We now compare the number of unique keywords in UD with the number of unique keywords in Wiktionary, another participatory dictionary. Wiktionary manifests a different policy than the UD. Wiktionary content is created and maintained by administrators (selected by the community), registered users, and anonymous contributors. Unlike UD, there are many different mechanisms in Wiktionary to ensure that content complies with community guidelines. Each page is accompanied by a talk page where users can discuss the content of the page and resolve any conflicts. In addition, Wiktionary contains guidelines for the structure and content of entries. Capitalization is consistent, and content or keywords that violate Wiktionary guidelines are removed. For example, while UD and Wiktionary have misspelled keywords (e.g., believe for believe), Wiktionary guidelines state that only common misspellings should be included, while rare spelling mistakes should be excluded.7 However, such guidelines do not exist in UDs. Wiktionary entries are therefore subject to a deeper level of curation. A notable feature of UD is that users can express their rating of different definitions for each keyword by adjusting the definition up or down.
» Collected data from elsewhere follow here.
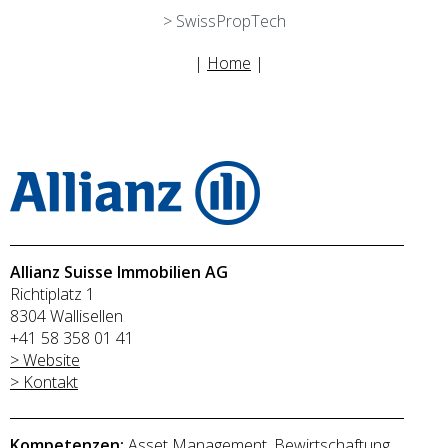
> SwissPropTech
|
Home
|
Allianz Suisse Immobilien AG
Richtiplatz 1
8304 Wallisellen
+41 58 358 01 41
> Website
> Kontakt
Kompetenzen:
Asset Management, Bewirtschaftung,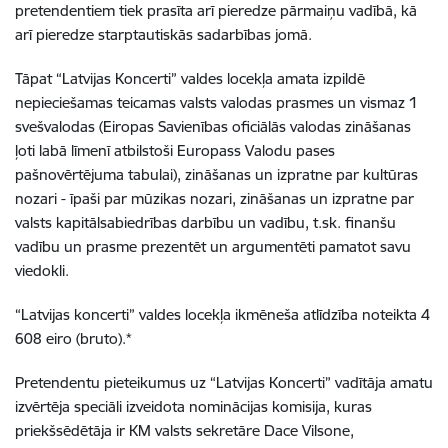
pretendentiem tiek prasīta arī pieredze pārmaiņu vadībā, kā
arī pieredze starptautiskās sadarbības jomā.
Tāpat “Latvijas Koncerti” valdes locekļa amata izpildē
nepieciešamas teicamas valsts valodas prasmes un vismaz 1
svešvalodas (Eiropas Savienības oficiālās valodas zināšanas
ļoti labā līmenī atbilstoši
Europass Valodu pases
pašnovērtējuma tabulai
), zināšanas un izpratne par kultūras
nozari - īpaši par mūzikas nozari, zināšanas un izpratne par
valsts kapitālsabiedrības darbību un vadību, t.sk. finanšu
vadību un prasme prezentēt un argumentēti pamatot savu
viedokli.
“Latvijas koncerti” valdes locekļa ikmēneša atlīdzība noteikta 4
608 eiro (bruto).*
Pretendentu pieteikumus uz “Latvijas Koncerti” vadītāja amatu
izvērtēja speciāli izveidota nominācijas komisija, kuras
priekšsēdētāja ir KM valsts sekretāre Dace Vilsone,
There are few or no guidelines on “what is a good definition” in UD, and users are expected to judge the quality of definitions based on their own subjective perception of what an urban dictionary should be. Figure 6a shows the distribution of the number of votes for or against received by each definition for all definitions of all keywords. A similar trend is evident, where many definitions received very few votes (both up and down) and few definitions received many votes. Figure 6b shows a scatterplot of the number of negative votes versus the number of votes up for each definition. There is a striking correlation between the number of positive and negative votes for each definition, emphasizing the role of visibility rather than the quality of the number of votes. However, there seems to be a systematic deviation from the perfect correlation, with the number of positive votes usually exceeding the number of negative votes. This becomes clearer in Figure 6c, where the distribution of the ratio of votes for positive and negative votes is shown. Obviously, there are large differences between definitions, with some having more than 10 times more positive votes than negative votes and others vice versa.
Despite several attempts to contact Urban Dictionary to confirm their data-sharing policies, the authors were unable to confirm that depositing our data in a public repository would violate their terms and conditions. In addition, due to these concerns, it was not possible to host the current document in a public repository. With this in mind, the authors note that the R analysis code and annotations are available via github.com/alan-turing-institute/urban-dictionary-rsos2018. The authors are happy to provide researchers with the original data if they contact us personally. This statement was coordinated with the magazine. Because of case inconsistency in UD, we are experimenting with three approaches to matching keywords between the two dictionaries: no preprocessing, lowercase all characters, and mixed.8 Table 2 shows the result of this match. The number of unique keywords in UD is much higher and the lexical overlap is relatively small. Sometimes there is a correspondence at the lexical level (i.e. the keywords match), but UD or Wiktionary cover different or additional meanings. For example, phased is described in UD as “something that happens little by little – in phases,” a meaning that is also covered in Wiktionary. However, UD also describes other meanings, including “a word used when you ask if anyone wants to fight” and “hum” when you`re not drunk but not sober.
A little further, the term “company” is presented in the form of a “group of people; his companions or collaborators; a guest or guests. In this form, enterprise refers to the group of people who would be exposed to the information. The Internet enables large-scale collaborative projects and the emergence of Web 2.0 platforms where content producers and consumers meet has radically changed the information market.